The basement will be sectioned off with half being used for educational classes, that are slated to begin in the New Year under the direction of Aggie Incashola, and the other half a curator section where Geri Hewankorn will work on various artifact collections.

The loft space will house the staff offices. 

All public interactions will be conducted according to COVID-19 protocols to protect the public and staff.

Torosian said the staff is working on re-branding the People’s Center’s mission related to its public image interface.

“We will be revisiting the People’s Center mission from its beginning to see how we could update it, change it,” Torosian said. “We will work with the Elders Committees and the Culture Committees to make its identification more personal and definitive to what we are. We are contemplating a new name. Right now if you Google ‘People’s Center’ you’ll get other things, businesses. We want a unique name that matches our uniqueness.”

The severely damaged People’s Center building is presently being gutted and various tests are being conducted to evaluate its structural integrity then map out its future.

The future of the recovered and salvageable artifacts is presently in the hands of conservator Nancy Fonicello of Ancient Artways Conservation, LLC. She has more than 40 years of experience working with ethnographic art and is well known for her expertise on American Indian artifacts. She is assaying damage, how to rehabilitate the items and how to properly care for them.
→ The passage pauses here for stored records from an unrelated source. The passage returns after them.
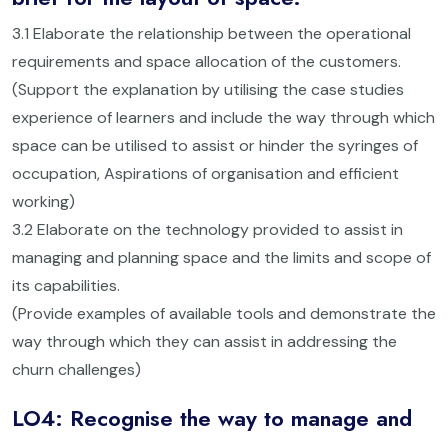
3.1 Elaborate the relationship between the operational
requirements and space allocation of the customers.
(Support the explanation by utilising the case studies
experience of learners and include the way through which
space can be utilised to assist or hinder the syringes of
occupation, Aspirations of organisation and efficient
working)
3.2 Elaborate on the technology provided to assist in
managing and planning space and the limits and scope of
its capabilities.
(Provide examples of available tools and demonstrate the
way through which they can assist in addressing the
churn challenges)
LO4: Recognise the way to manage and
“The items, despite the damage, continue to tell our stories. Every one of them have stories, and they contain the stories of the people who made them,” Torosian said, adding that the items are presently being stored at the Ninepipes Museum of Early Montana. “We are very grateful to the Cheff family for their providing a safe place to store the artifacts at their repository.”

Other such entities also offered a helping hand, including: The Fort Missoula Historical Museum, the Kalispell Hockaday Museum of Art, and the Museums of Association of Montana. The Smithsonian Institute also provided grant funding for the archival supplies.  

Torosian said there are many other people and organizations that lent a helping hand and is extremely grateful for their assistance.

She is also grateful for her staff.

“I am proud of my staff for staying by my side and making this recovery happen,” Torosian said. “We are a good team, and we are moving forward together.”